"Quasi nessuno si aspettava questo scenario"
La pandemia COVID-19 sta mettendo alla prova la gestione delle crisi in Svizzera. Il professor Andreas Wenger dell'ETH e il suo team del Center for Security Studies hanno analizzato in dettaglio la capacità della Svizzera di gestire la crisi nella prima fase.
Studiare all'ETH: Signor Wenger, il Bollettino 2020 sulla politica di sicurezza della Svizzera del Center for Security Studies (CSS) è dedicato alla crisi del coronavirus. Che cosa ha analizzato?
Andreas Wenger: Da molti anni ci occupiamo del tema della gestione delle crisi. La crisi del coronavirus non è solo una grande sfida sociale, ma anche un interessante caso di studio scientifico. Tuttavia, studiare la gestione delle crisi durante una pandemia in corso non è facile. Ci siamo quindi concentrati sulla preparazione alle pandemie e sulla prima ondata in primavera.
Su quali informazioni si basa?
Oltre al materiale storico, abbiamo studiato i verbali degli stati maggiori di crisi e condotto una serie di interviste con esperti. Abbiamo poi attinto a risultati consolidati della ricerca sulle crisi e sulle catastrofi per classificarle.
Cosa l'ha sorpresa di più?
Abbiamo posto questa domanda anche agli esperti. La risposta più comune è stata che la pandemia sta procedendo in modo diverso dal previsto. Ciò è dovuto anche al fatto che la Svizzera si è preparata per una pandemia di influenza grave.

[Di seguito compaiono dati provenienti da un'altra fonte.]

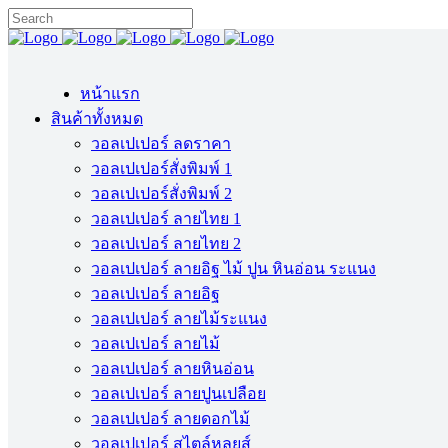
หน้าแรก
สินค้าทั้งหมด
วอลเปเปอร์ ลดราคา
วอลเปเปอร์สั่งพิมพ์ 1
วอลเปเปอร์สั่งพิมพ์ 2
วอลเปเปอร์ ลายไทย 1
วอลเปเปอร์ ลายไทย 2
วอลเปเปอร์ ลายอิฐ ไม้ ปูน หินอ่อน ระแนง
วอลเปเปอร์ ลายอิฐ
วอลเปเปอร์ ลายไม้ระแนง
วอลเปเปอร์ ลายไม้
วอลเปเปอร์ ลายหินอ่อน
วอลเปเปอร์ ลายปูนเปลือย
วอลเปเปอร์ ลายดอกไม้
วอลเปเปอร์ สไตล์หลุยส์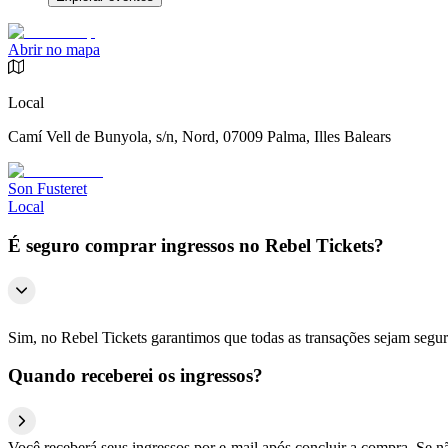
Abrir no mapa
Local
Camí Vell de Bunyola, s/n, Nord, 07009 Palma, Illes Balears
Son Fusteret
Local
É seguro comprar ingressos no Rebel Tickets?
Sim, no Rebel Tickets garantimos que todas as transações sejam segu
Quando receberei os ingressos?
Você receberá seus ingressos por e-mail após concluir a compra. Se n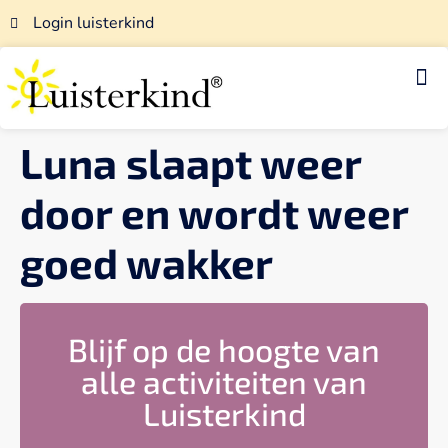
Login luisterkind
Luisterkind-afstemmingen
Voor luisterkindwerkers
Luna slaapt weer
door en wordt weer
goed wakker
Blijf op de hoogte van
alle activiteiten van
Luisterkind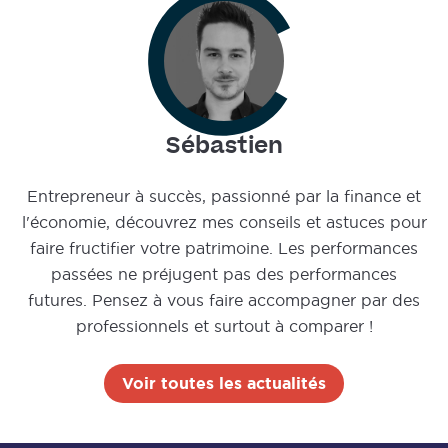
Sébastien
Entrepreneur à succès, passionné par la finance et
l'économie, découvrez mes conseils et astuces pour
faire fructifier votre patrimoine. Les performances
passées ne préjugent pas des performances
futures. Pensez à vous faire accompagner par des
professionnels et surtout à comparer !
Voir toutes les actualités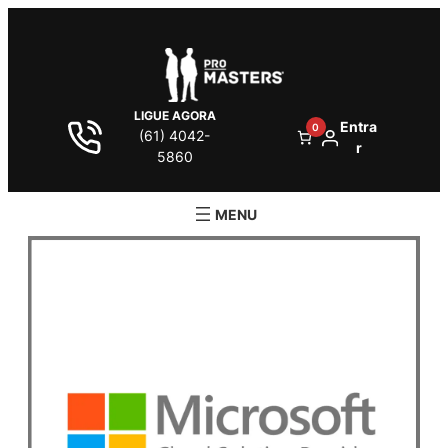
LIGUE AGORA
Entra
0
(61) 4042-
r
5860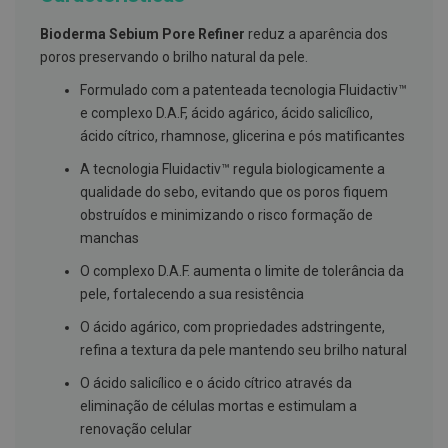
g
u
Bioderma Sebium Pore Refiner
reduz a aparência dos
a
poros preservando o brilho natural da pele.
C
Formulado com a patenteada tecnologia Fluidactiv™
o
l
e complexo D.A.F, ácido agárico, ácido salicílico,
u
ácido cítrico, rhamnose, glicerina e pós matificantes
t
ó
A tecnologia Fluidactiv™ regula biologicamente a
r
i
qualidade do sebo, evitando que os poros fiquem
o
obstruídos e minimizando o risco formação de
s
manchas
e
e
l
O complexo D.A.F. aumenta o limite de tolerância da
i
pele, fortalecendo a sua resistência
x
i
O ácido agárico, com propriedades adstringente,
r
refina a textura da pele mantendo seu brilho natural
e
s
O ácido salicílico e o ácido cítrico através da
F
eliminação de células mortas e estimulam a
i
renovação celular
o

Lo scenario prevede che un vaccino sarà probabilmente disponibile entro quattro mesi. Ma all'improvviso tutto era diverso: si trattava di un nuovo virus con un decorso della malattia poco chiaro e un tasso di infezione e mortalità più elevato. Allo stesso tempo, la vaccinazione era molto lontana. La maggior parte dei governi ha adottato misure drastiche, sono stati imposti coprifuoco e chiuse le frontiere, il mercato delle forniture mediche è crollato: quasi nessuno si aspettava questo scenario specifico.
"La consapevolezza del rischio di pandemia è aumentata notevolmente negli ultimi 25 anni".Andreas Wenger
Ciononostante, lei conclude che la Svizzera si trovava in una "solida posizione di partenza" alla fine del 2019.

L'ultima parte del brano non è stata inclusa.